◆ **EXERCISE**
Only the lines from the one containing "की भूमि पर बनी" through the last line of the entries are wanted. Transcribe them exactly.

Data entries:

--- START ---

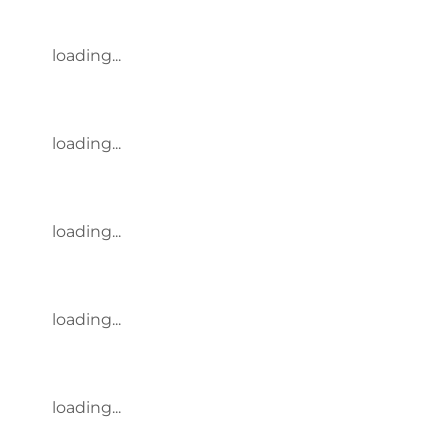
loading...
loading...
loading...
loading...
loading...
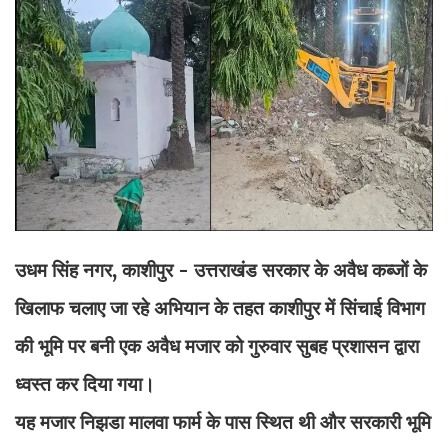
उधम सिंह नगर, काशीपुर - उत्तराखंड सरकार के अवैध कब्जों के
खिलाफ चलाए जा रहे अभियान के तहत काशीपुर में सिंचाई विभाग
की भूमि पर बनी एक अवैध मजार को गुरुवार सुबह प्रशासन द्वारा
ध्वस्त कर दिया गया।
यह मजार निझडा मालवा फार्म के पास स्थित थी और सरकारी भूमि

--- END ---

◆ **EXPECTED OUTPUT**
की भूमि पर बनी एक अवैध मजार को गुरुवार सुबह प्रशासन द्वारा
ध्वस्त कर दिया गया।
यह मजार निझडा मालवा फार्म के पास स्थित थी और सरकारी भूमि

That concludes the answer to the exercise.